The listing below is to be duplicated exactly, with every picture omitted.
===== Information shown
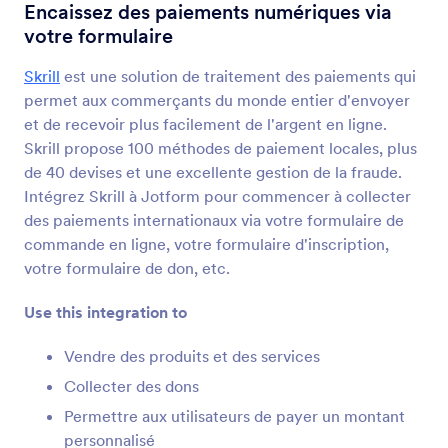
Intégrations de formulaire
Passerelle de paiement
Encaissez des paiements numériques via
votre formulaire
Intégrations des processeurs
de paiement
Skrill
est une solution de traitement des paiements qui
permet aux commerçants du monde entier d'envoyer
39 Intégrations
et de recevoir plus facilement de l'argent en ligne.
Skrill propose 100 méthodes de paiement locales, plus
de 40 devises et une excellente gestion de la fraude.
+ Récents
Populaires
Intégrez Skrill à Jotform pour commencer à collecter
des paiements internationaux via votre formulaire de
commande en ligne, votre formulaire d'inscription,
votre formulaire de don, etc.
PayPal
Collectez en toute sécurité les paiements en
Use this integration to
ligne pour votre entreprise
Vendre des produits et des services
Collecter des dons
Stripe
Acceptez les paiements et les dons en ligne
Permettre aux utilisateurs de payer un montant
personnalisé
==========
Output of the task:
Intégrations de formulaire
Passerelle de paiement
Encaissez des paiements numériques via
votre formulaire
Intégrations des processeurs
de paiement
Skrill
est une solution de traitement des paiements qui
permet aux commerçants du monde entier d'envoyer
39 Intégrations
et de recevoir plus facilement de l'argent en ligne.
Skrill propose 100 méthodes de paiement locales, plus
de 40 devises et une excellente gestion de la fraude.
+ Récents
Populaires
Intégrez Skrill à Jotform pour commencer à collecter
des paiements internationaux via votre formulaire de
commande en ligne, votre formulaire d'inscription,
votre formulaire de don, etc.
PayPal
Collectez en toute sécurité les paiements en
Use this integration to
ligne pour votre entreprise
Vendre des produits et des services
Collecter des dons
Stripe
Acceptez les paiements et les dons en ligne
Permettre aux utilisateurs de payer un montant
personnalisé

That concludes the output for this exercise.